InFlames you raise an interesting point about guidelines being just that guidelines, as opposed to actual contra-indications laws for example.
Guidelines are evidence-based, but the thing is that any evidence is a collection of data, which is arrived at by taking those at either extreme as well as all those in between. There is no window on the gut, so it's impossible to tell when each individual baby is ready, it's just that babies are more likely to be ready at 6 months than before then, not that no baby is ready before 6 months.
It's also very simplistic to say that babies who are hungry before 26 weeks just need more milk feeds. My DD (15 weeks) has reflux and really struggles with bigger milk feeds. Feeding little and often is fine but she has to be kept upright and quite still (LOL!) for 30 minutes after feeding, and there also needs to be time in the day for sleep and play (not for my own amusement, but for her own development), so really, feeding little(r) and (more) often doesn't meet all her needs either. I'm not planning on weaning imminently, but I suspect by 6 months I may not be able to get enough milk to stay in her to enable her to continue to gain weight and thrive. So saying no baby needs anything apart from milk (and if hungry, more milk) until 6 months is just too arbitrary, as there are individual circumstances, some of them nutritional, some of them developmental which might need to be taken into account.
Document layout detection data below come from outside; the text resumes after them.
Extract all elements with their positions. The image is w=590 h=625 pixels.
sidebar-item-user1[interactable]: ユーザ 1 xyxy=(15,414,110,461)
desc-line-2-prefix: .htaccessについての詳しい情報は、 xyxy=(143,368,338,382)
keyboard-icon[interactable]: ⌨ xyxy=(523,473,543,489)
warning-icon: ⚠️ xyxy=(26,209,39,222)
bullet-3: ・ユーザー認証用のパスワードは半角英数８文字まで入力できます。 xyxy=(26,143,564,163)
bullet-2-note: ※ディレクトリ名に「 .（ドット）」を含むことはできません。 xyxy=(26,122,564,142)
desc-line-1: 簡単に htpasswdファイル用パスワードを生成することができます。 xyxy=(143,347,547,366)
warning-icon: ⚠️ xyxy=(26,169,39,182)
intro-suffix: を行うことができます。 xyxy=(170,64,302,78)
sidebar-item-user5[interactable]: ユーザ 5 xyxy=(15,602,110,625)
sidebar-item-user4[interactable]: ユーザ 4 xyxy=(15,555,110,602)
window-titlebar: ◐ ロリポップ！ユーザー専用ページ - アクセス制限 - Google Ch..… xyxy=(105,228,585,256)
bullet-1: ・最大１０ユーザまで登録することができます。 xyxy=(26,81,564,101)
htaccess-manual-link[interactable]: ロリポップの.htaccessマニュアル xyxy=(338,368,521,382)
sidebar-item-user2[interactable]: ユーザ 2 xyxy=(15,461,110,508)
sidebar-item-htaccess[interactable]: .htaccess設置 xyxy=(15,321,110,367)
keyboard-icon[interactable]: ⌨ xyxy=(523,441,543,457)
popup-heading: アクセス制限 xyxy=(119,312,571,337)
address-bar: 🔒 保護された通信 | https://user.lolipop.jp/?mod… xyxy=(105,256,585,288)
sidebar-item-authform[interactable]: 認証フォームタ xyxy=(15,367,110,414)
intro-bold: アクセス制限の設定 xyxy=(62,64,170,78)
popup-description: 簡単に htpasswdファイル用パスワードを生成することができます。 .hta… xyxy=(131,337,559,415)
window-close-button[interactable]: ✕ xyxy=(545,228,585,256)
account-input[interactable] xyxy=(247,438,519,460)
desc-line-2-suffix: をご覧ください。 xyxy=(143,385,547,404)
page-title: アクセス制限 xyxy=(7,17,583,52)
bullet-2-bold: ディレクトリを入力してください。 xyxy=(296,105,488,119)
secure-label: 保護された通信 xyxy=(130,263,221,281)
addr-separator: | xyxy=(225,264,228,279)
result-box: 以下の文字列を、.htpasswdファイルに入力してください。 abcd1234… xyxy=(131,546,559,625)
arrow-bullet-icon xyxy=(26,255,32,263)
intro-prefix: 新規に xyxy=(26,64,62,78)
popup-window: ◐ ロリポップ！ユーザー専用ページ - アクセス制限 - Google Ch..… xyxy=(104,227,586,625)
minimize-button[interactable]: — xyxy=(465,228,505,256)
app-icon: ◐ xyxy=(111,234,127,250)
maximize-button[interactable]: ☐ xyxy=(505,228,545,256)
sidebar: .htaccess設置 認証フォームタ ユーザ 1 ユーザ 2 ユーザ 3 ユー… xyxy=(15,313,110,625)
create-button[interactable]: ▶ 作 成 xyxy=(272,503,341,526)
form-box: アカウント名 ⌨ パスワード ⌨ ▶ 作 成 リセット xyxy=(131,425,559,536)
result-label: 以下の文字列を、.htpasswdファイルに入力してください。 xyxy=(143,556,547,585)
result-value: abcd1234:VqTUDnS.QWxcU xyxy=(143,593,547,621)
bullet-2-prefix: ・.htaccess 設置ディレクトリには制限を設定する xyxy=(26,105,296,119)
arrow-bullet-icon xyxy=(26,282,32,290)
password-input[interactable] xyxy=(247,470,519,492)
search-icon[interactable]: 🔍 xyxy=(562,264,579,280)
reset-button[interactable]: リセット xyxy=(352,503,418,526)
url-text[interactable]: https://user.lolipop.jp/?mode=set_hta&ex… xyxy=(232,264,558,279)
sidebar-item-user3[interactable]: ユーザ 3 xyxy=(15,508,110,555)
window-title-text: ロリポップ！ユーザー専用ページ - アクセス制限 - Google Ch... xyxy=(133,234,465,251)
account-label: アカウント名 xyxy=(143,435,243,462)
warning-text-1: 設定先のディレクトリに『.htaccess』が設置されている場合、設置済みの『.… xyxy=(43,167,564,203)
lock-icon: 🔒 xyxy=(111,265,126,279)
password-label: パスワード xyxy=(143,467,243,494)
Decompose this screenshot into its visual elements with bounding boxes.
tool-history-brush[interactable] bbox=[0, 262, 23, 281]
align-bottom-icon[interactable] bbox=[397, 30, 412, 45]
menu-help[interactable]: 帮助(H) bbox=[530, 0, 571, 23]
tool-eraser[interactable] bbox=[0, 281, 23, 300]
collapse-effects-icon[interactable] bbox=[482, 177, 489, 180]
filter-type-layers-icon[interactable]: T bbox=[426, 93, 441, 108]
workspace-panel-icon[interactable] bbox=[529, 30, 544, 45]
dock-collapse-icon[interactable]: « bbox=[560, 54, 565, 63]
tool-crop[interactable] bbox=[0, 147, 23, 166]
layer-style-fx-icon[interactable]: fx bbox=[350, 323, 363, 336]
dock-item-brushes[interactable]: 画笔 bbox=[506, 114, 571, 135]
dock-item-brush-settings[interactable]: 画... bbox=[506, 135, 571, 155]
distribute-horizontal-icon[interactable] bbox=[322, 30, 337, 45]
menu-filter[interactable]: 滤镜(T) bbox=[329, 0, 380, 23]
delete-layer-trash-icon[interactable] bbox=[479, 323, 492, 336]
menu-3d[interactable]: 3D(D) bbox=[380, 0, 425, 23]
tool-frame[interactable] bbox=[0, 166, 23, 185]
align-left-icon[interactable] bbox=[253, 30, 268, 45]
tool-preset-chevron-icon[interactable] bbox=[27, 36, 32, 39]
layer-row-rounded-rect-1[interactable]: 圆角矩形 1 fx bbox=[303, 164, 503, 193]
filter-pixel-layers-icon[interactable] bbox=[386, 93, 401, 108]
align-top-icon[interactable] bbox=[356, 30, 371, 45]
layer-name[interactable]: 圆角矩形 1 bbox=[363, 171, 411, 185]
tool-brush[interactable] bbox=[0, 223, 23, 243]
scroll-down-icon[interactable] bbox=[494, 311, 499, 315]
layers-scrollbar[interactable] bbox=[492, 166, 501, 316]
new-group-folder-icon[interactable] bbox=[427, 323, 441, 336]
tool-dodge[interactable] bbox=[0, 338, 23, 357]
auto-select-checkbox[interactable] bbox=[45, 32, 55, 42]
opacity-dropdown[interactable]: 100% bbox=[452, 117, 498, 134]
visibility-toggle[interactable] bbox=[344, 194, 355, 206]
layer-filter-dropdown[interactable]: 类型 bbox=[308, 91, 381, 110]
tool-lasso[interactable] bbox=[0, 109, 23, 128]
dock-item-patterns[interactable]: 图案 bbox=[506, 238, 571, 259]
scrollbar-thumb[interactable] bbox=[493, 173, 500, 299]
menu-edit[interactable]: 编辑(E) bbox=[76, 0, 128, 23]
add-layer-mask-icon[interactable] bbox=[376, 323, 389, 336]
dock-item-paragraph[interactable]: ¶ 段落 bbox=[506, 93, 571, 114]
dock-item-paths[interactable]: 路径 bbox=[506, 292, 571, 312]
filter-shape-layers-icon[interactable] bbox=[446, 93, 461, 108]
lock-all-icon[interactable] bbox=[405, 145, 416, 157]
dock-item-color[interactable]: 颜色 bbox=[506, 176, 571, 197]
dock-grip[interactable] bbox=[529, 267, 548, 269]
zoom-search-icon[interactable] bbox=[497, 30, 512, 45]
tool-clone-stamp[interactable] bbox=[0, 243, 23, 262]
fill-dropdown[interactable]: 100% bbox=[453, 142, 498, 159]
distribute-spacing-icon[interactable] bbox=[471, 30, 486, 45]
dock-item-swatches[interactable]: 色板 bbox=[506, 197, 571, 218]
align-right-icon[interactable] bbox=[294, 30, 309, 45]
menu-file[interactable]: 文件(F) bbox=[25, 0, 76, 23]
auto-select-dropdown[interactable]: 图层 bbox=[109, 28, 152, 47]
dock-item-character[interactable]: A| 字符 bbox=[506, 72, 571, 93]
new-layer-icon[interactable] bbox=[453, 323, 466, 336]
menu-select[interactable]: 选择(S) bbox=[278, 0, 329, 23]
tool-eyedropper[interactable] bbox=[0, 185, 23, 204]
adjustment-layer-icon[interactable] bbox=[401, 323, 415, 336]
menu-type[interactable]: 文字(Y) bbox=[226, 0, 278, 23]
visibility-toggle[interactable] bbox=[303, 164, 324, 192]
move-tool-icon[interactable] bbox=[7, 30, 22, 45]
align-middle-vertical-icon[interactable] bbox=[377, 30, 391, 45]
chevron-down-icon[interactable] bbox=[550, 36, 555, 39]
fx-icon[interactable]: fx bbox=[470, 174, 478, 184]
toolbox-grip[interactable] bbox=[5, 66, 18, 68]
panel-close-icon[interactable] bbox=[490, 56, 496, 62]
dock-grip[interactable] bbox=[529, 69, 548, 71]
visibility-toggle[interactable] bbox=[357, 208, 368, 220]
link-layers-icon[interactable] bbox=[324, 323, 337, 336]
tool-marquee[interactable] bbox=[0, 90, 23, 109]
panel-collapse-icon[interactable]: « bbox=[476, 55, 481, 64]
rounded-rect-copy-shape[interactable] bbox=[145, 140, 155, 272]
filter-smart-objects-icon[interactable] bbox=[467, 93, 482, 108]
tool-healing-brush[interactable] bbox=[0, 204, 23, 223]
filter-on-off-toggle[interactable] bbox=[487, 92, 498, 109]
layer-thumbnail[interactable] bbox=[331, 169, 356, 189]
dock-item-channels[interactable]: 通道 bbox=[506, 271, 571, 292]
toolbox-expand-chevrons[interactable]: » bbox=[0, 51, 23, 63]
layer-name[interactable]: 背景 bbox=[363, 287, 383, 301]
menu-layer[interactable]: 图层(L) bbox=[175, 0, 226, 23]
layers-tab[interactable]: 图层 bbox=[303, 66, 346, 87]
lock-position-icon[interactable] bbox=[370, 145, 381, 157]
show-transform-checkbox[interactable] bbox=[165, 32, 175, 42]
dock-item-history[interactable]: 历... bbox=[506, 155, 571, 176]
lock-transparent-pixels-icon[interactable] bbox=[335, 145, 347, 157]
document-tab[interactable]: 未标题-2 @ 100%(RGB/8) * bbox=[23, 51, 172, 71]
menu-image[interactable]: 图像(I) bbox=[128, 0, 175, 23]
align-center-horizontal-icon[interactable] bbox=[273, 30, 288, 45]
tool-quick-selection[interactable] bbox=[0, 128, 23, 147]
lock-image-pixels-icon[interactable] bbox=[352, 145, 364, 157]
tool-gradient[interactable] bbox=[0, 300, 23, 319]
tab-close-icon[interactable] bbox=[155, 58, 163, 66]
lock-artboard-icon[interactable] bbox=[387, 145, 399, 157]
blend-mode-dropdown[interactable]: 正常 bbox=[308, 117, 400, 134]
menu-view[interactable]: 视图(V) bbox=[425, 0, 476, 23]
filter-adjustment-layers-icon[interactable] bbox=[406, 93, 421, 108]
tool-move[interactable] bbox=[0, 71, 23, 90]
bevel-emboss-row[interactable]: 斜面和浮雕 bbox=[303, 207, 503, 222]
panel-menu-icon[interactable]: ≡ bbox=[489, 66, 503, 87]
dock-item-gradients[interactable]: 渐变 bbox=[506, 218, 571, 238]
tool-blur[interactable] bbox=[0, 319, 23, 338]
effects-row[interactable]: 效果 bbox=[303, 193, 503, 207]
The point I'm trying to make is that, although it's a cliche, all babies really are different, and just spouting the guidelines as if they are an absolute guarantee that your baby will fit them, can to be honest be as difficult for a struggling new zero-confidence parent as the very rigid and strict routines that some books advise. It seems that routines are a little 'frowned upon' by a lot of mn-ers as we 'should' be baby-led, yet when it comes to weaning, the approach seems to be the opposite, there are fixed guidelines and no baby could possibly want or need for anything more than breast milk until 26 weeks.
Anyway, InFlames I agree, that instinct needs to play a part too. Babies don't all play by the rules, and are just as unlikely to have read the guidelines as they are to have read the book about the sleeping through the night routine etc.
As for me, when DD reaches the point where she can't keep enough milk down to thrive, then I will introduce some solids.